### WHAT YOU WILL DO
An identical copy of every entry below is the required output.
(SUPPLIED MATERIAL begins)
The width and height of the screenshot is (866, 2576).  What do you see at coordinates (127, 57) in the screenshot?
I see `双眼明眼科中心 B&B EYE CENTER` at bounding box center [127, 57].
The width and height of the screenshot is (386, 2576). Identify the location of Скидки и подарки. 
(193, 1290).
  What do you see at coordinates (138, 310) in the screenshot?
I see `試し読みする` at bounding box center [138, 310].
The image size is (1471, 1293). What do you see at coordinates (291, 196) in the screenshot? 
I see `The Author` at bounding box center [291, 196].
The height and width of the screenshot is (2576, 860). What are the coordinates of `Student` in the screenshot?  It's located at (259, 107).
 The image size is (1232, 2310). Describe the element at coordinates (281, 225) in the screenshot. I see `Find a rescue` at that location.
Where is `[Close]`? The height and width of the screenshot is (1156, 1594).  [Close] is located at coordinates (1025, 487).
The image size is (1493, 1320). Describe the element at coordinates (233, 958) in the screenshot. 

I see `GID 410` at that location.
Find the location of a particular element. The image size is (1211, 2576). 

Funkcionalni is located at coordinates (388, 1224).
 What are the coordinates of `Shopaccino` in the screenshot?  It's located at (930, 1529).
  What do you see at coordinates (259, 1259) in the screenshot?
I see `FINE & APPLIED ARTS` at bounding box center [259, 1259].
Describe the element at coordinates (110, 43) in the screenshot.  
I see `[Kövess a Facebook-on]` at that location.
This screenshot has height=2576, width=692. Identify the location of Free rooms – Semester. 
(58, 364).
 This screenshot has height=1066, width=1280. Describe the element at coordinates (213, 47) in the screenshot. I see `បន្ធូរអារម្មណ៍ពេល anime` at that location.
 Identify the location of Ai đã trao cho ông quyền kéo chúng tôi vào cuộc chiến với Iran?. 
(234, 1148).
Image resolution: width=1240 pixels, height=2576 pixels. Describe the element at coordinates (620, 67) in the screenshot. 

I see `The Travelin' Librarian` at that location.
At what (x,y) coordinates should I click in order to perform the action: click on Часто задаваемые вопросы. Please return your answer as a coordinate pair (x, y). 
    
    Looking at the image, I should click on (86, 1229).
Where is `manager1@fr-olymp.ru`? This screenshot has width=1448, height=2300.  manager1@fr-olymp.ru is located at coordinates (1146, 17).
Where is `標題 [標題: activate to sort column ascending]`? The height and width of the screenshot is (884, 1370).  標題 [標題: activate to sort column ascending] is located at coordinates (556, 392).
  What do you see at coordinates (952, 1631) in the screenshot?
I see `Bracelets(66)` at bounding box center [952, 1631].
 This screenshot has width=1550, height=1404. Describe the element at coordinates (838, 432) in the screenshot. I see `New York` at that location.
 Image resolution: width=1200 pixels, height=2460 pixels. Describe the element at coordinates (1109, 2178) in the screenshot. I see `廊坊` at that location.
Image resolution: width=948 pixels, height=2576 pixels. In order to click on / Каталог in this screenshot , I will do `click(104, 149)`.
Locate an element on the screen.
(SUPPLIED MATERIAL ends)
### TASK ANSWER
The width and height of the screenshot is (866, 2576).  What do you see at coordinates (127, 57) in the screenshot?
I see `双眼明眼科中心 B&B EYE CENTER` at bounding box center [127, 57].
The width and height of the screenshot is (386, 2576). Identify the location of Скидки и подарки. 
(193, 1290).
  What do you see at coordinates (138, 310) in the screenshot?
I see `試し読みする` at bounding box center [138, 310].
The image size is (1471, 1293). What do you see at coordinates (291, 196) in the screenshot? 
I see `The Author` at bounding box center [291, 196].
The height and width of the screenshot is (2576, 860). What are the coordinates of `Student` in the screenshot?  It's located at (259, 107).
 The image size is (1232, 2310). Describe the element at coordinates (281, 225) in the screenshot. I see `Find a rescue` at that location.
Where is `[Close]`? The height and width of the screenshot is (1156, 1594).  [Close] is located at coordinates (1025, 487).
The image size is (1493, 1320). Describe the element at coordinates (233, 958) in the screenshot. 

I see `GID 410` at that location.
Find the location of a particular element. The image size is (1211, 2576). 

Funkcionalni is located at coordinates (388, 1224).
 What are the coordinates of `Shopaccino` in the screenshot?  It's located at (930, 1529).
  What do you see at coordinates (259, 1259) in the screenshot?
I see `FINE & APPLIED ARTS` at bounding box center [259, 1259].
Describe the element at coordinates (110, 43) in the screenshot.  
I see `[Kövess a Facebook-on]` at that location.
This screenshot has height=2576, width=692. Identify the location of Free rooms – Semester. 
(58, 364).
 This screenshot has height=1066, width=1280. Describe the element at coordinates (213, 47) in the screenshot. I see `បន្ធូរអារម្មណ៍ពេល anime` at that location.
 Identify the location of Ai đã trao cho ông quyền kéo chúng tôi vào cuộc chiến với Iran?. 
(234, 1148).
Image resolution: width=1240 pixels, height=2576 pixels. Describe the element at coordinates (620, 67) in the screenshot. 

I see `The Travelin' Librarian` at that location.
At what (x,y) coordinates should I click in order to perform the action: click on Часто задаваемые вопросы. Please return your answer as a coordinate pair (x, y). 
    
    Looking at the image, I should click on (86, 1229).
Where is `manager1@fr-olymp.ru`? This screenshot has width=1448, height=2300.  manager1@fr-olymp.ru is located at coordinates (1146, 17).
Where is `標題 [標題: activate to sort column ascending]`? The height and width of the screenshot is (884, 1370).  標題 [標題: activate to sort column ascending] is located at coordinates (556, 392).
  What do you see at coordinates (952, 1631) in the screenshot?
I see `Bracelets(66)` at bounding box center [952, 1631].
 This screenshot has width=1550, height=1404. Describe the element at coordinates (838, 432) in the screenshot. I see `New York` at that location.
 Image resolution: width=1200 pixels, height=2460 pixels. Describe the element at coordinates (1109, 2178) in the screenshot. I see `廊坊` at that location.
Image resolution: width=948 pixels, height=2576 pixels. In order to click on / Каталог in this screenshot , I will do `click(104, 149)`.
Locate an element on the screen.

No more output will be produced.